Louis bleibt stehen und überlegt krampfhaft ob er Harry bereits von seinem Ziel erzählt hat oder ob Harry einfach nur eine normale Konversation aufbauen möchte. Aus diesen zwei Möglichkeiten entwickeln sich schnell mehr bis er nach nur wenigen Momente ganz schräge Gedankengänge verfolgt, die wahrscheinlich niemals stimmen würden. Doch das ist die Sache bei Louis, sich auf eine Sache zu konzentrieren führt oft dazu, dass seine Gedanken ausarten und an Orte wandern, von denen er selbst noch nichts wusste. Auch die eigentliche Frage vergisst er dabei häufiger, weswegen er Harry noch nicht einmal eine Antwort geben kann.
Alles was er machen kann ist ihn bescheuert anschauen und zu hoffen, dass er seine Frage noch einmal wiederholt. Er zieht eine Augenbraue hoch und sieht zu Harry herauf.
„Du weißt schon, Linie 27, die die durch die Berge führt und bei diesem Hotel endet, welches weit ab von jeglicher Zivilisation liegt. Du musst das einfach kennen!", erklärt Harry mit einer Stimme, die voller Bewunderung und Vorfreude steckt.
Ein warmes Gefühl breitet sich in Louis' Magen aus und er kann das breite Lächeln nicht unterdrücken. Das jemand diesen Ort ebenfalls mit solch einer Bewunderung betrachtet lässt Louis' Herz Lauter Schlager und versprüht eine Glücklichkeit in seinem Körper, welche viel zu selten das Licht des Tages erblickt.
„Ja, ich mache dort jeden Herbst Urlaub", antwortet Louis mit sanfter, fast liebevoller, Stimme und behält das breite Lächeln auf seinen Lippen.
"Wirklich?", fragt Harry überrascht. Er geht langsam vor, was Louis dazu animiert neben ihm zu laufen - offensichtlich haben sie dasselbe Ziel.
„Ja, ich mag den Herbst in der Stadt nicht wirklich. Es fühlt sich einfach nicht so an wie in den Bergen, weit über den alltäglichen Problemen und Sorgen", erklärt Louis und schaut in eine andere Richtung, denn es fühlt sich mal wieder so an als hätte er zu viel gesagt. ‚Oversharing' ist der perfekte Begriff für Situation wie diese. Es war nicht viel, was er gesagt hat aber es fühlt sich bereits so an als wäre es zu viel. Aus diesem Grund schaut er über den Busbahnhof. Vereinzelte Menschen stehen an ihren Haltestellen und Louis fragt sich ob sie sich auch schon auf den Herbst freuen.

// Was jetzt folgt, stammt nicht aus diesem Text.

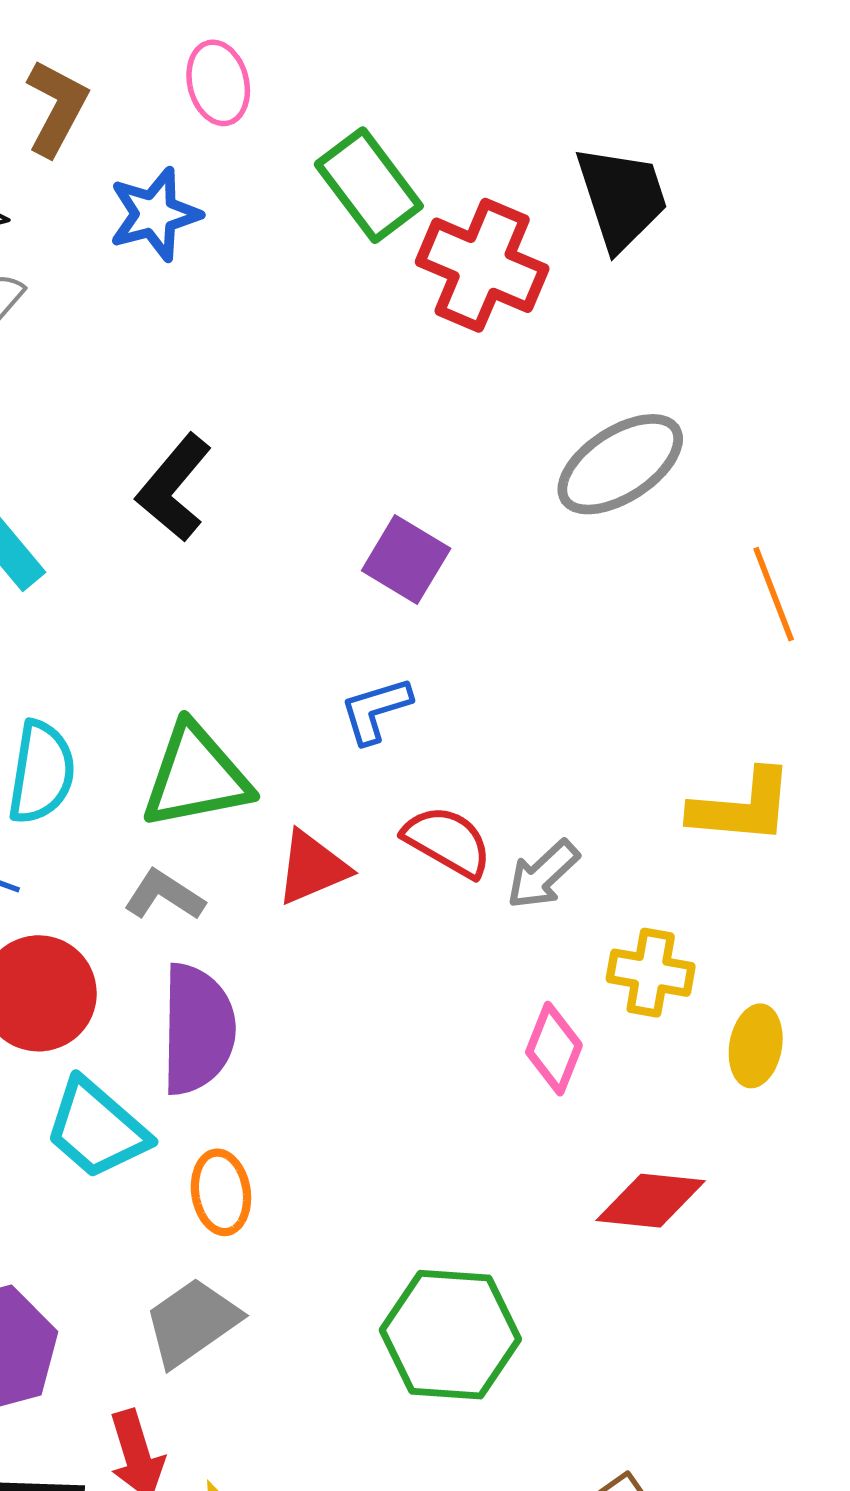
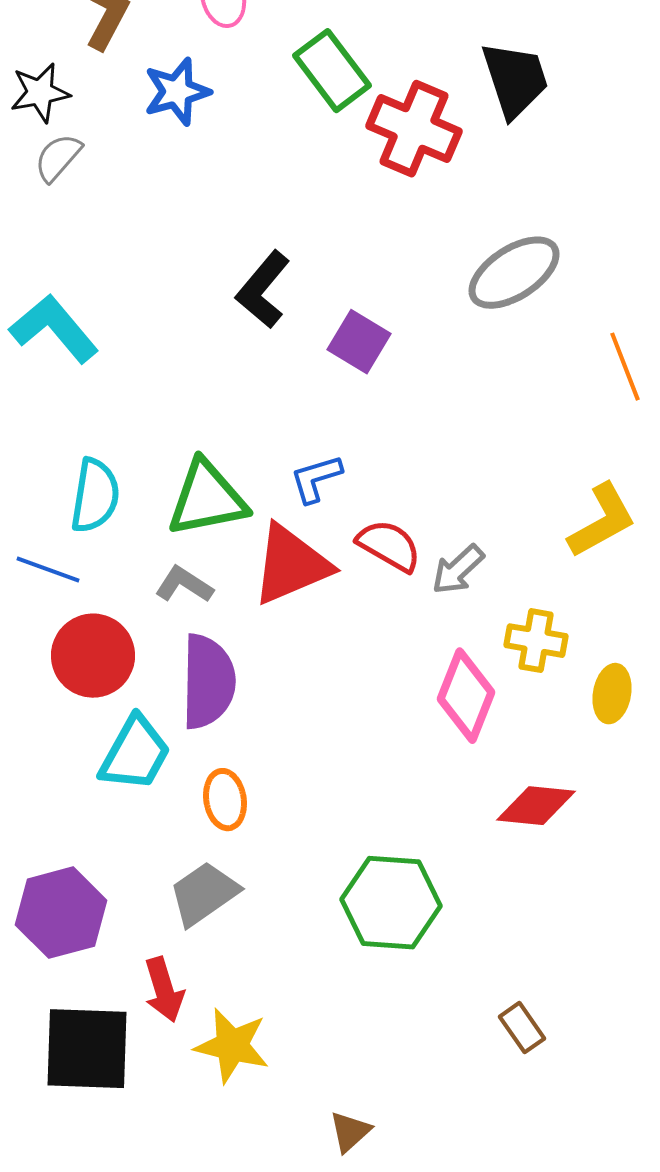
black L-shape: (174, 488) -> (263, 290), moved
blue L-shape: (376, 710) -> (316, 479), moved
yellow L-shape: (742, 807) -> (602, 521), turned -34
red triangle: (312, 868) -> (291, 565), size x1.5
pink diamond: (554, 1049) -> (466, 696), size x1.4
cyan trapezoid: (97, 1129) -> (135, 754), turned -102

„Das stimmt, denke ich", antwortet Harry mit derselben sanften Stimme wie vorhin im Zug. Louis schaut auf, überraschter Gesichtsausdruck in seinem Gesicht und ein schmales Lächeln auf seinen Lippen. „Ich lebe nicht in der Stadt, deswegen kann ich es nicht sonderlich gut beurteilen, aber ich kann es mir vorstellen. All die Menschen und der Trubel. Nein, das ist nichts für mich."

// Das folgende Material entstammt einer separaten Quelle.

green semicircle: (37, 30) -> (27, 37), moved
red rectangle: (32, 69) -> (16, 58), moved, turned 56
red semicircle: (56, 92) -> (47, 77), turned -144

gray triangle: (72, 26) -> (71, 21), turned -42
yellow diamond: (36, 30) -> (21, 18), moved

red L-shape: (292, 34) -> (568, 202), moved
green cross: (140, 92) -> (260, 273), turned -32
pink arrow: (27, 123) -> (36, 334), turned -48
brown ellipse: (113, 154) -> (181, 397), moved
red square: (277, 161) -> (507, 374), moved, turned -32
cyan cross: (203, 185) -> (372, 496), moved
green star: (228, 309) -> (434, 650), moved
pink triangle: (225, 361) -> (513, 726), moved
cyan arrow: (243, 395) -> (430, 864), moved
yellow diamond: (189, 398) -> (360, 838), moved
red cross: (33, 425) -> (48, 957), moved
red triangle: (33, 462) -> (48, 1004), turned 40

Louis möchte schreiben. Er möchte sich die schönsten Wörter aus seinen Fingern ziehen und sie aufs Papier bringen, um diesen Menschen zu beschreiben, der offensichtlich so anders als die anderen ist, dass es Louis die Gedanken raubt. Es gibt so viel worüber er schreiben könnte. Das makellose Gesicht, die seidenweich, aussehenden Haare, die tiefen Grübchen, das breite, scheinende Lächeln oder seinen Umgang mit Worten, was in absolut jeder Situation ein Pluspunkt ist. Louis liebt Worte und er liebt Menschen, die gut mit ihnen umgehen können.
„Für mich eigentlich auch nicht", gesteht Louis und verfestigt den Griff um seinen Koffer. Manchmal wünscht er sich auch in einen kleinen Ort zu ziehen, in welchem nur Menschen leben, die auf ihre Art und Weise interessant sind. London besteht nur aus Menschen, die im Kern alle gleich sind. Es langweilt Louis. „Aber es ist irgendwie mein Zuhause. London, meine ich."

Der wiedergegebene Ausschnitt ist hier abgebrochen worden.